3) Build relationships with women who are doing what you want to be doing and ask them a lot of questions.
4) Follow your spiritual promptings and trust your “gut,” even if it is scary for you and for others.

I am very passionate about mentoring other LDS women and have worked to build a clinic that supports women in their professional growth while raising their families. I have mentored many aspiring therapists, therapists under supervision, and also provide mentoring as part of my private practice consulting.

After graduating with my master’s, my clinical supervisor was an amazing professional mentor. Additionally, I’ve had male mentors in the music industry – producers, co-writers, friends who’ve taught and encouraged my songwriting. It dawned on me recently that while I do a lot of mentoring, I don’t currently have a mentor.


2 Comments on “Julie de Azevedo Hanks

  1. Pingback: AMW’s 2015 Gift Guide | Aspiring Mormon Women

  2. Dear Julie – thanks for this amazing info. I really look up to you and am in awe of all you’ve done.

    I’ve had a blog for 5 years – with the topic of getting back to aligning with love in life and marriage/relationships – and my audience grew to 50k so this turned into some online coaching and hosting about 30 retreats in the U.S. and Ecuador (1 day, 2 day, and 7-day retreats).

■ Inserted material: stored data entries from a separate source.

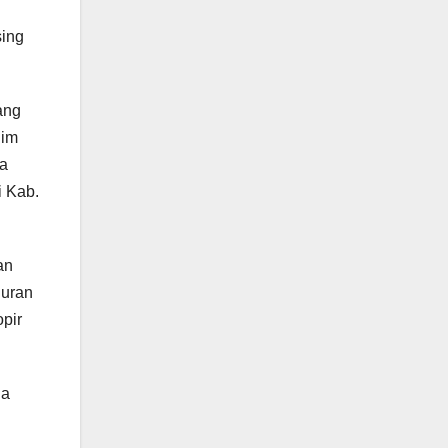
sing
ang
dim
ta
i Kab.
an
luran
opir
da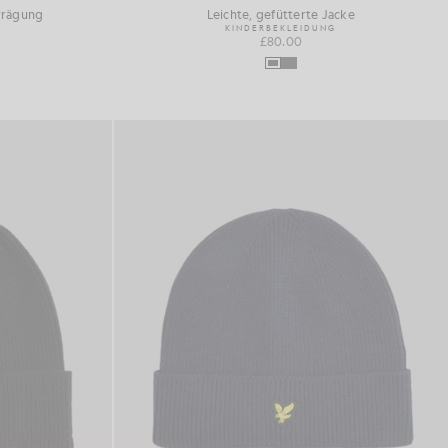
Prägung
Leichte, gefütterte Jacke
KINDERBEKLEIDUNG
£80.00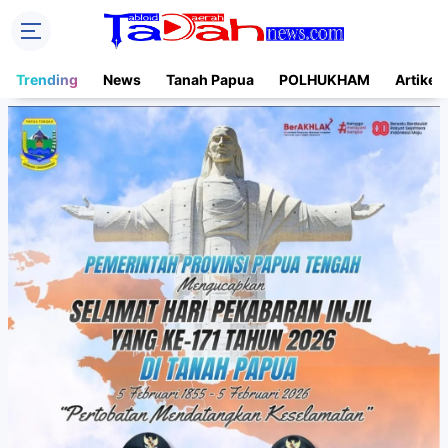
Trending
News
Tanah Papua
POLHUKHAM
Artikel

I’ve been working around the clock to relaunch my business in a month or so with a new website, new online strategies, social media campaigns, online classes, and other offerings.

    Anyway, I do love what I do and would love to expand as far as I can go. I’ve thought about grad school – to get a degree to support my efforts and to add more credibility. I’m trying to get a handle on what degree I should pursue: social work, positive psychology, psychology, mindfulness, family and marriage therapy. (My undergrad is in Communication). My goals are to mainly support women with their emotional health – to help them reach greater levels of self-worth, happiness, and empowerment. I’d love to get training and experience with counseling, to be of greater assistance to my audience both one-on-one and in group workshops. And I would love to bring in as many mindful/holistic techniques as possible to support the audience (through meditation, mindful workshops, aromatherapy, etc. Yoga I would always hire out, as I do now for my retreats.) In the future, if I can expand this more, I could envision hiring other counselors/coaches to work on our team and to support our coaching program and retreats.

    Anyway, if you have any advice on what degree or trainings might be good for me, I’d love to hear. I saw that Oxford University offers some Mindfulness trainings (open to the public) and currently I’m thinking of applying for those (for the mindfulness piece)- and then focus my masters on a degree that would lead to a counseling license.